The definition of angle of prism is, "The angle formed due to two lateral faces of the prism is known as the angle of prism".

My question is if there is an isosceles prism then which angle should be taken as angle of prism,i.e., the two equal angles or the unequal angle? And what will be the answer in-case of a scalene prism?

You have to consider the angle between those two lateral faces, one from which the light enters another from which light leaves.
For an example here, angle A is the angle of prism. Whether it is isosceles or scalene prism always consider the angle between the lateral sides, where the ray enters and from where it leaves, as the angle of prism.
For just in case, if something like this happens,
Here, $$\theta$$ is the angle of prism

The more accurate definition of the apex angle ($$\Phi$$) or the angle of prism is the angle between the surface at which the light enters the prism and the second surface that the light encounters.

This definition should make it clear for an isosceles or scalene prism

Hope this helps.

The angle of prism is the angle between the refracting faces of the prism.

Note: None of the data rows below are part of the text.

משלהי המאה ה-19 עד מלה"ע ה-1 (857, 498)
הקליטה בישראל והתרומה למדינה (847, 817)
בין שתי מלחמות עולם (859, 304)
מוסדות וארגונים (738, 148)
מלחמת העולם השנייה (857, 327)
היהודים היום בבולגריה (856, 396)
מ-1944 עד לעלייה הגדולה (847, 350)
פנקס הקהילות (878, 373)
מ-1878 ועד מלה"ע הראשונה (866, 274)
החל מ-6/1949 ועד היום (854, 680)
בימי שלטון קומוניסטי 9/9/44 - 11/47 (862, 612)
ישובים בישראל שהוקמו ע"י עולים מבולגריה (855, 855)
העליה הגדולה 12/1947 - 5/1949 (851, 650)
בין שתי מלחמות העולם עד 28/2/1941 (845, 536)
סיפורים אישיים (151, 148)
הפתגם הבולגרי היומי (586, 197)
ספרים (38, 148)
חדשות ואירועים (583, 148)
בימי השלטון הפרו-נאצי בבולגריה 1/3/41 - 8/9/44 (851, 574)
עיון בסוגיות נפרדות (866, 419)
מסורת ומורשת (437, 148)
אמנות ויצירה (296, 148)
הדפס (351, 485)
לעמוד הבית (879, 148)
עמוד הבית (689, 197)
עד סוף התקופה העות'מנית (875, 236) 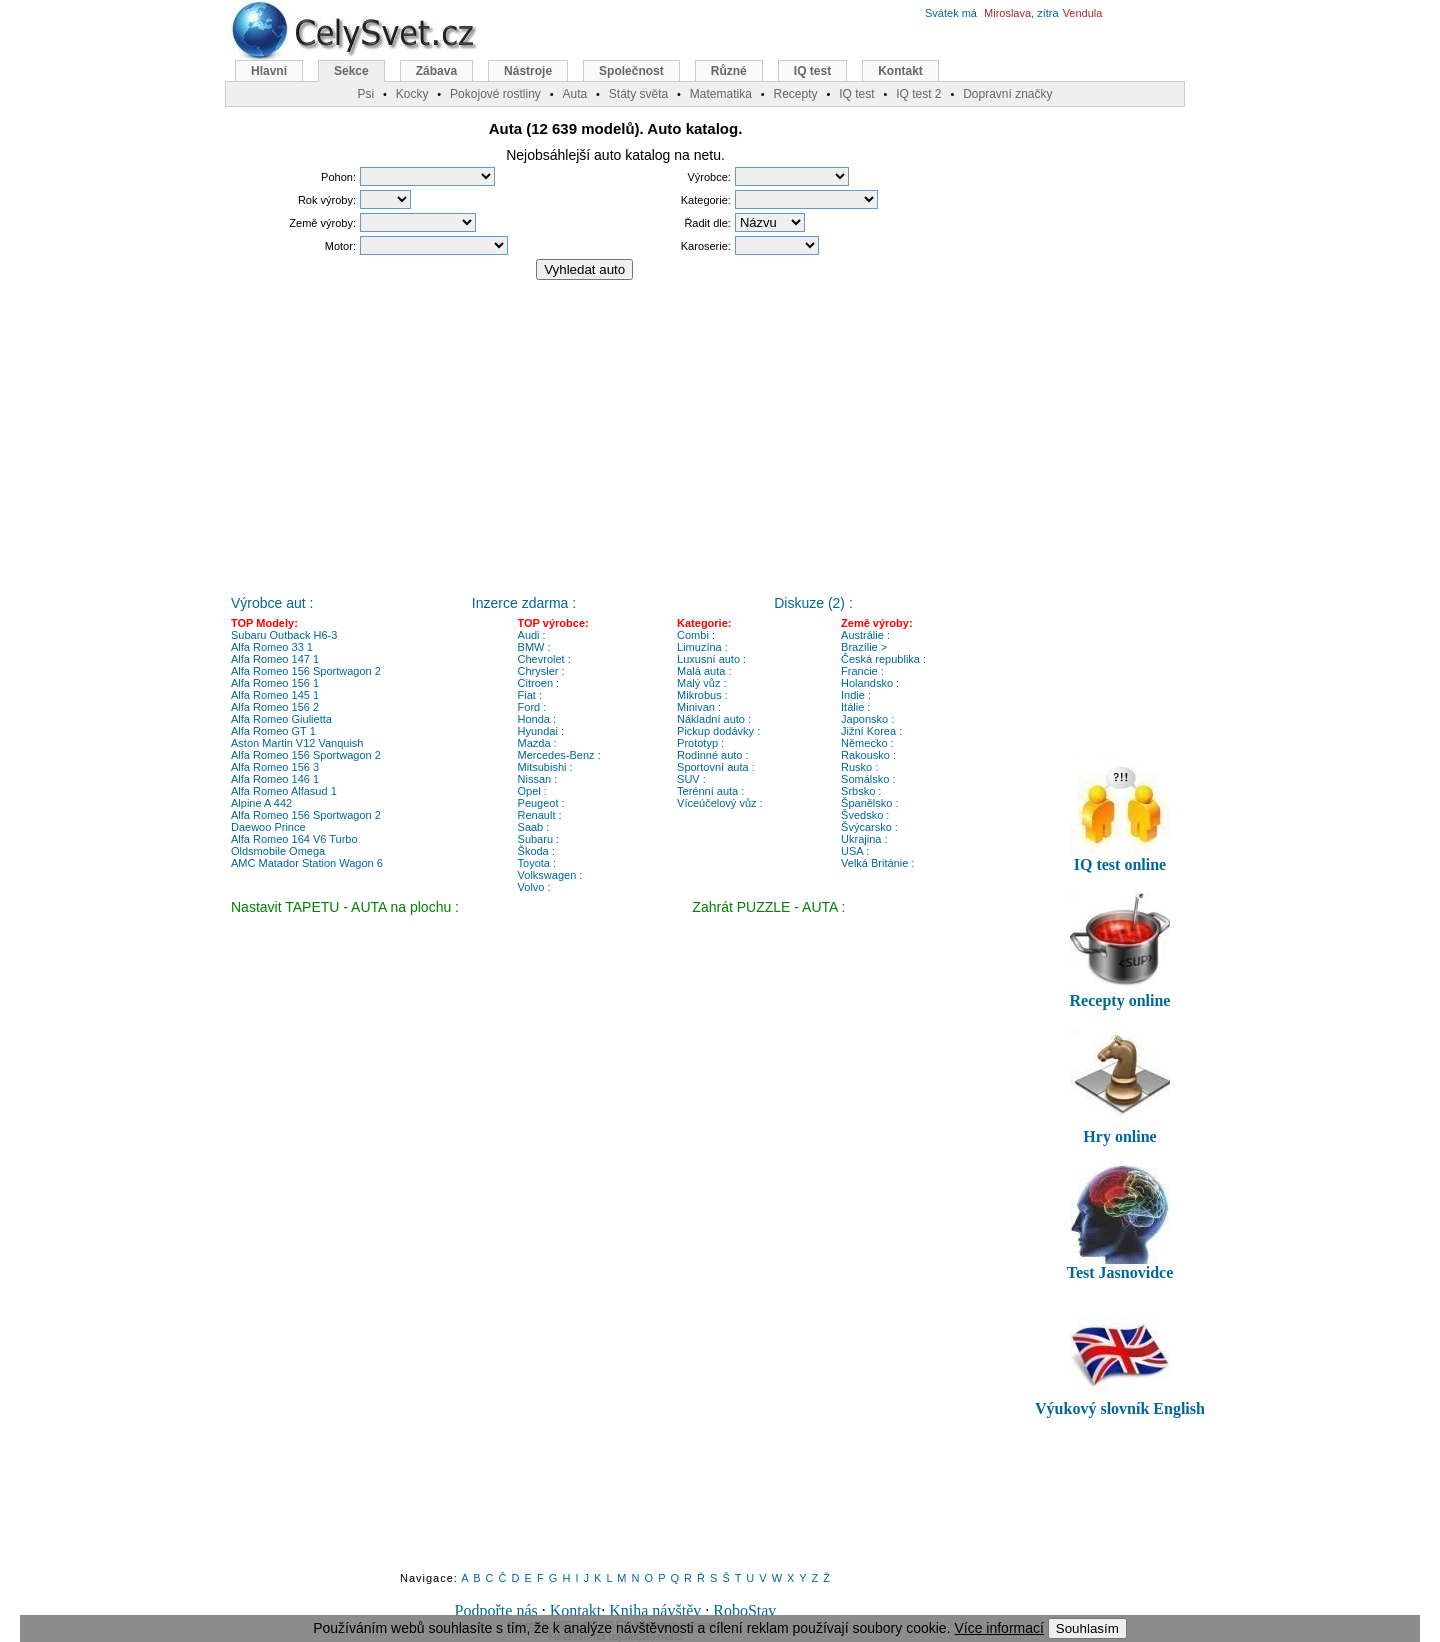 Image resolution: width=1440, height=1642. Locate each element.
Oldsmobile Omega (278, 851)
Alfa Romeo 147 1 (275, 659)
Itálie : (855, 707)
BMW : (534, 647)
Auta (574, 94)
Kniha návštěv (655, 1610)
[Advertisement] (616, 429)
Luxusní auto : (711, 659)
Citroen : (539, 683)
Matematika (721, 94)
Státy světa (638, 94)
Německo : (867, 743)
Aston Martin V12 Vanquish (297, 743)
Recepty (795, 94)
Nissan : (538, 779)
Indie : (856, 695)
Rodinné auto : (713, 755)
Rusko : (859, 767)
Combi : (696, 635)
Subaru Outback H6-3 (284, 635)
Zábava (436, 71)
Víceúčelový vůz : (720, 803)
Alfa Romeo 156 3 (275, 767)
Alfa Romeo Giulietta (281, 719)
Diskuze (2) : (813, 603)
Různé (729, 71)
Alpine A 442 (261, 803)
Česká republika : (883, 659)
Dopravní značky (1007, 94)
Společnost (631, 71)
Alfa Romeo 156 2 (275, 707)
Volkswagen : (550, 875)
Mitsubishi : (545, 767)
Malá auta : (704, 671)
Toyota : (537, 863)
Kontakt (576, 1610)
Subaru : (539, 839)
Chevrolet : (544, 659)
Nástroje (528, 71)
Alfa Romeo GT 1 (273, 731)
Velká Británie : (877, 863)
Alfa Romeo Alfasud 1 (284, 791)
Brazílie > (864, 647)
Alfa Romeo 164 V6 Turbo (294, 839)
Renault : (540, 815)
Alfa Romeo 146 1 (275, 779)
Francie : (862, 671)
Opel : (532, 791)
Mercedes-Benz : (559, 755)
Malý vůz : (702, 683)
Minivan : (699, 707)
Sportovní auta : (716, 767)
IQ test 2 (918, 94)
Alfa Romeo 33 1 (272, 647)
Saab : (534, 827)
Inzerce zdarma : (524, 603)
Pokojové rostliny (495, 94)
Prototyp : (700, 743)
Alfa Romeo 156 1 (275, 683)
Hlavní (269, 71)
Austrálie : (865, 635)
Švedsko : (865, 815)
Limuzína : (702, 647)
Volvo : (534, 887)
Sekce (351, 71)
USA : (855, 851)
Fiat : (530, 695)
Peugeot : (541, 803)
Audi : (532, 635)
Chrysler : (541, 671)
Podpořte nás (496, 1610)
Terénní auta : (710, 791)
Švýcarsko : (869, 827)
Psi (365, 94)
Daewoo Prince (268, 827)
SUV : (691, 779)
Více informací (998, 1628)
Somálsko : (868, 779)
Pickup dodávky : (718, 731)
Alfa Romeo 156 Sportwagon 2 (306, 671)
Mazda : (537, 743)
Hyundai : (541, 731)
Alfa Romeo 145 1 (275, 695)
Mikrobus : (702, 695)
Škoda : (536, 851)
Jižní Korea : (871, 731)
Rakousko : (868, 755)
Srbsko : (861, 791)
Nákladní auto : (714, 719)
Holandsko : (870, 683)
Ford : (532, 707)
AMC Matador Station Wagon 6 (307, 863)
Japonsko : (867, 719)
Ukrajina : (864, 839)
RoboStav (744, 1610)
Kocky (412, 94)
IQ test (812, 71)
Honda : (537, 719)
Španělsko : (869, 803)
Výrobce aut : (272, 603) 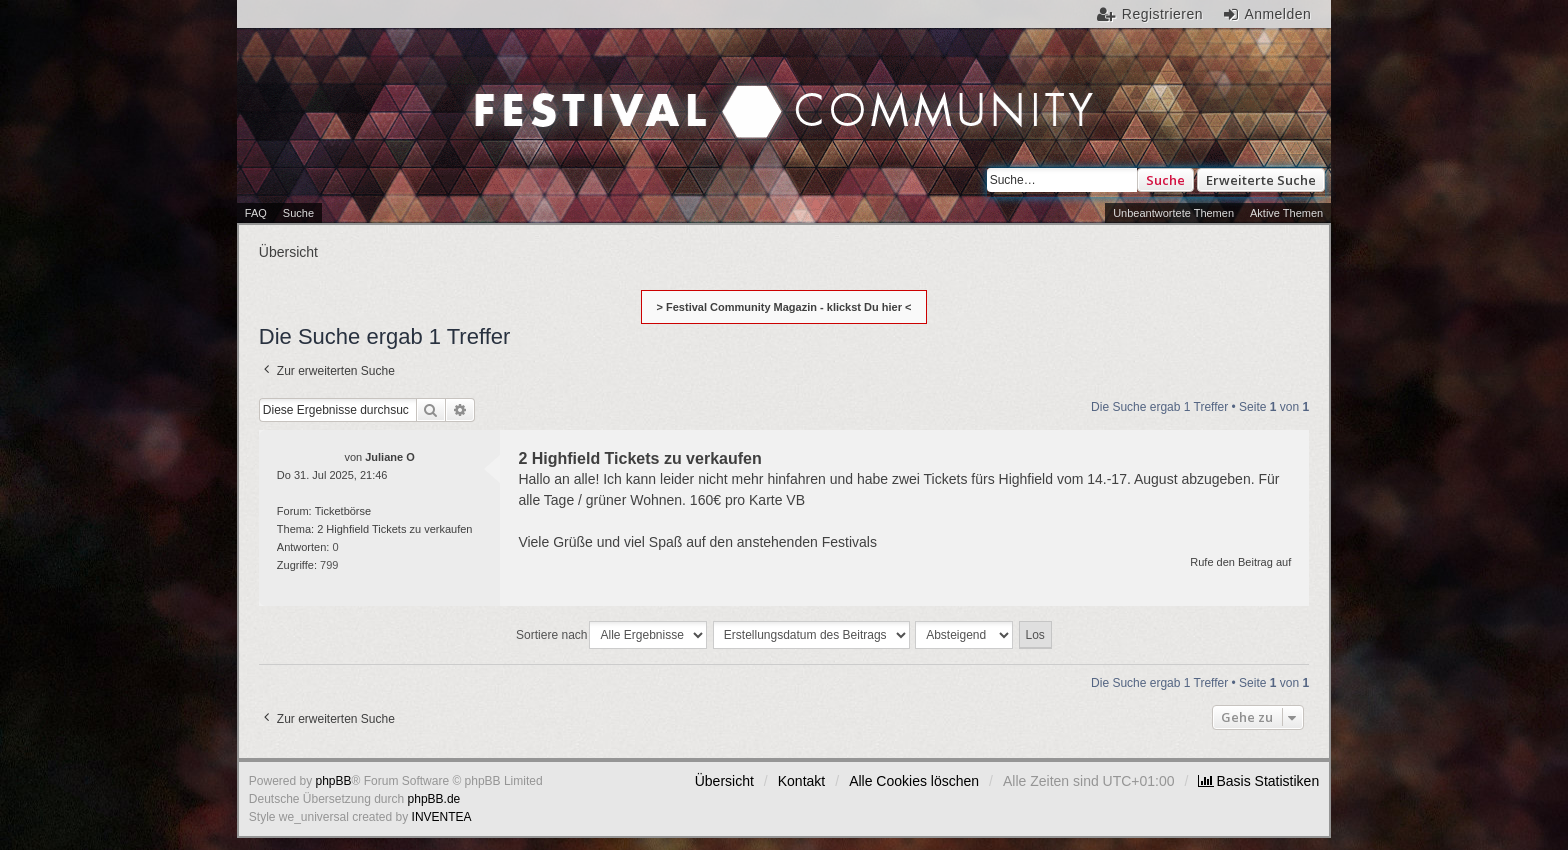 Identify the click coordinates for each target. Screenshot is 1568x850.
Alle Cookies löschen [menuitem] (914, 781)
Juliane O (390, 457)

You shine your beam on one face and it emerges from the other face. Just measure the angle between those two faces.

Basically, as the answers show, we consider a prism to have infinite extent in the direction opposite the "prism angle" , so it doesn't have to be a triangle. So long as the refracted ray exits the second face, the remainder of the prism could have anywhere from zero (infinite extent) to hundreds of facets.
Obviously this doesn't apply if you are considering the path taken by internal reflections. See "Penta prism" , for example.